*** Data under study ***
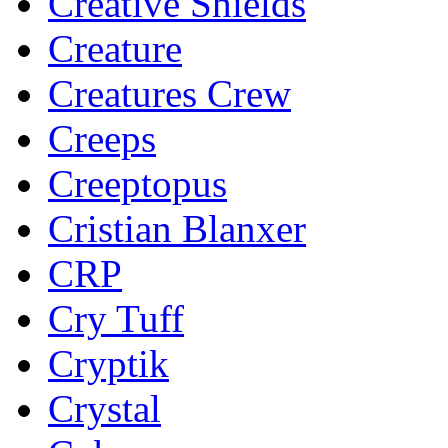
Creative Shields
Creature
Creatures Crew
Creeps
Creeptopus
Cristian Blanxer
CRP
Cry Tuff
Cryptik
Crystal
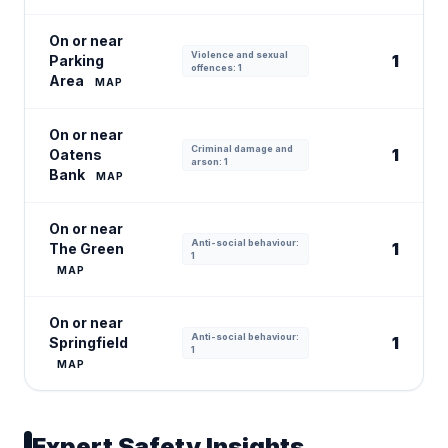
On or near
Violence and sexual
1
Parking
offences: 1
Area
MAP
On or near
Criminal damage and
1
Oatens
arson: 1
Bank
MAP
On or near
Anti-social behaviour:
1
The Green
1
MAP
On or near
Anti-social behaviour:
1
Springfield
1
MAP
Expert Safety Insights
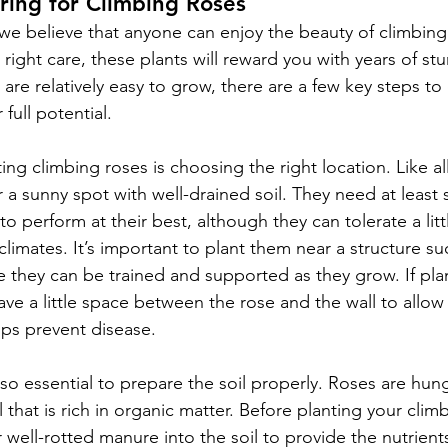
ring for Climbing Roses
e believe that anyone can enjoy the beauty of climbing r
right care, these plants will reward you with years of st
are relatively easy to grow, there are a few key steps to
 full potential.
ting climbing roses is choosing the right location. Like al
 a sunny spot with well-drained soil. They need at least s
 to perform at their best, although they can tolerate a litt
 climates. It’s important to plant them near a structure suc
re they can be trained and supported as they grow. If pla
ave a little space between the rose and the wall to allow f
lps prevent disease.
lso essential to prepare the soil properly. Roses are hung
l that is rich in organic matter. Before planting your clim
 well-rotted manure into the soil to provide the nutrient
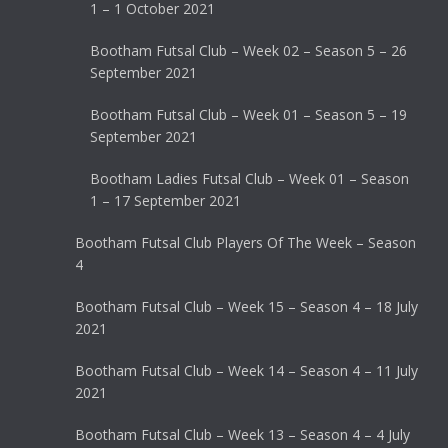
1 – 1 October 2021
Bootham Futsal Club – Week 02 – Season 5 – 26
September 2021
Bootham Futsal Club – Week 01 – Season 5 – 19
September 2021
Bootham Ladies Futsal Club – Week 01 – Season
1 – 17 September 2021
Bootham Futsal Club Players Of The Week – Season
4
Bootham Futsal Club – Week 15 – Season 4 – 18 July
2021
Bootham Futsal Club – Week 14 – Season 4 – 11 July
2021
Bootham Futsal Club – Week 13 – Season 4 – 4 July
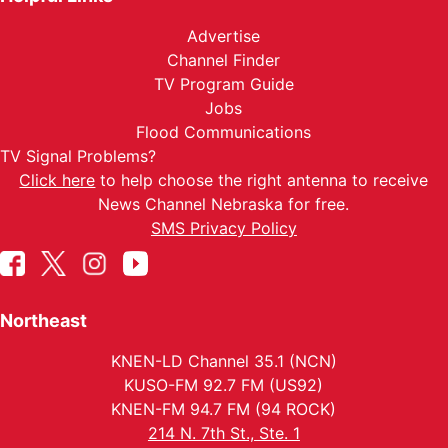
Advertise
Channel Finder
TV Program Guide
Jobs
Flood Communications
TV Signal Problems?
Click here
to help choose the right antenna to receive
News Channel Nebraska for free.
SMS Privacy Policy
Northeast
KNEN-LD Channel 35.1 (NCN)
KUSO-FM 92.7 FM (US92)
KNEN-FM 94.7 FM (94 ROCK)
214 N. 7th St., Ste. 1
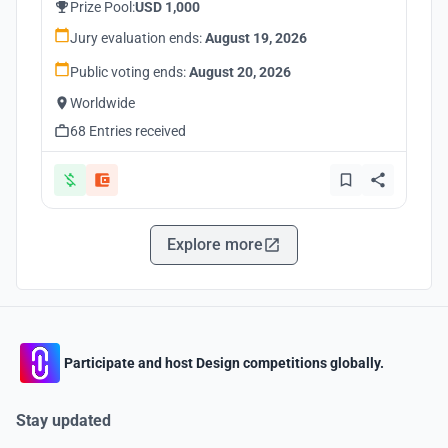
Prize Pool:
USD 1,000
Jury evaluation ends:
August 19, 2026
Public voting ends:
August 20, 2026
Worldwide
68 Entries received
Explore more
Participate and host Design competitions globally.
Stay updated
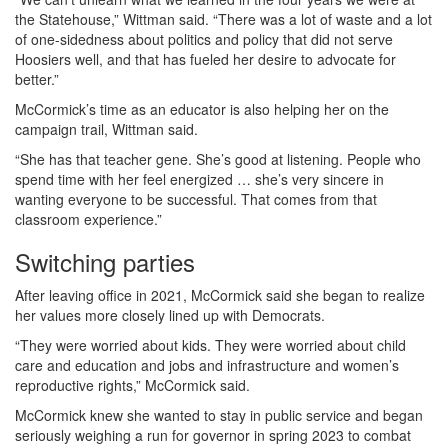
the Statehouse,” Wittman said. “There was a lot of waste and a lot
of one-sidedness about politics and policy that did not serve
Hoosiers well, and that has fueled her desire to advocate for
better.”
McCormick’s time as an educator is also helping her on the
campaign trail, Wittman said.
“She has that teacher gene. She’s good at listening. People who
spend time with her feel energized … she’s very sincere in
wanting everyone to be successful. That comes from that
classroom experience.”
Switching parties
After leaving office in 2021, McCormick said she began to realize
her values more closely lined up with Democrats.
“They were worried about kids. They were worried about child
care and education and jobs and infrastructure and women’s
reproductive rights,” McCormick said.
McCormick knew she wanted to stay in public service and began
seriously weighing a run for governor in spring 2023 to combat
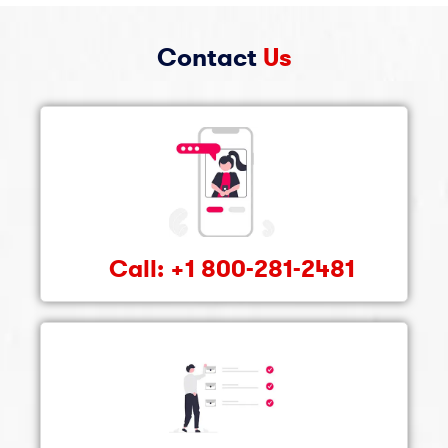
Contact
Us
Call: +1 800-281-2481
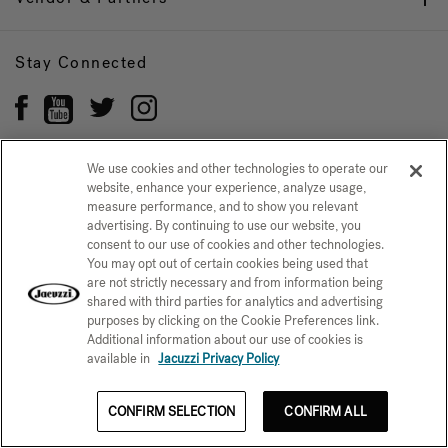
Stay Connected
We use cookies and other technologies to operate our
website, enhance your experience, analyze usage,
Privacy Policy
measure performance, and to show you relevant
CONFIRM SELECTION
advertising. By continuing to use our website, you
CCPA Notice at Collection
Trademarks
Sitemap
consent to our use of cookies and other technologies.
You may opt out of certain cookies being used that
© 2026 Jacuzzi Inc. All rights reserved.
are not strictly necessary and from information being
shared with third parties for analytics and advertising
purposes by clicking on the Cookie Preferences link.
Additional information about our use of cookies is
available in
Jacuzzi Privacy Policy
CONFIRM SELECTION
CONFIRM ALL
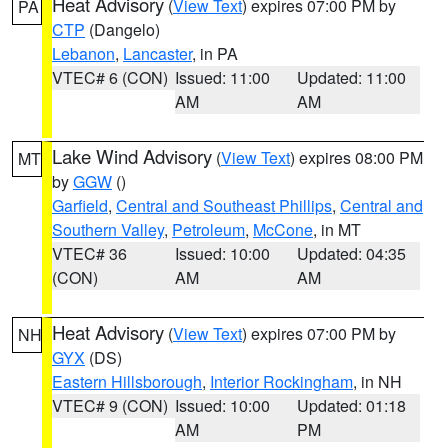
Heat Advisory
(
View Text
) expires 07:00 PM by
PA
CTP
(Dangelo)
Lebanon
,
Lancaster
, in PA
VTEC# 6 (CON)
Issued: 11:00
Updated: 11:00
AM
AM
Lake Wind Advisory
(
View Text
) expires 08:00 PM
MT
by
GGW
()
Garfield
,
Central and Southeast Phillips
,
Central and
Southern Valley
,
Petroleum
,
McCone
, in MT
VTEC# 36
Issued: 10:00
Updated: 04:35
(CON)
AM
AM
Heat Advisory
(
View Text
) expires 07:00 PM by
NH
GYX
(DS)
Eastern Hillsborough
,
Interior Rockingham
, in NH
VTEC# 9 (CON)
Issued: 10:00
Updated: 01:18
AM
PM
*** End of Data under study ***
● Problem to work on:
Find the string "began" in the entries above. Copy each line where it occurs.

● Exercise result:
After leaving office in 2021, McCormick said she began to realize
McCormick knew she wanted to stay in public service and began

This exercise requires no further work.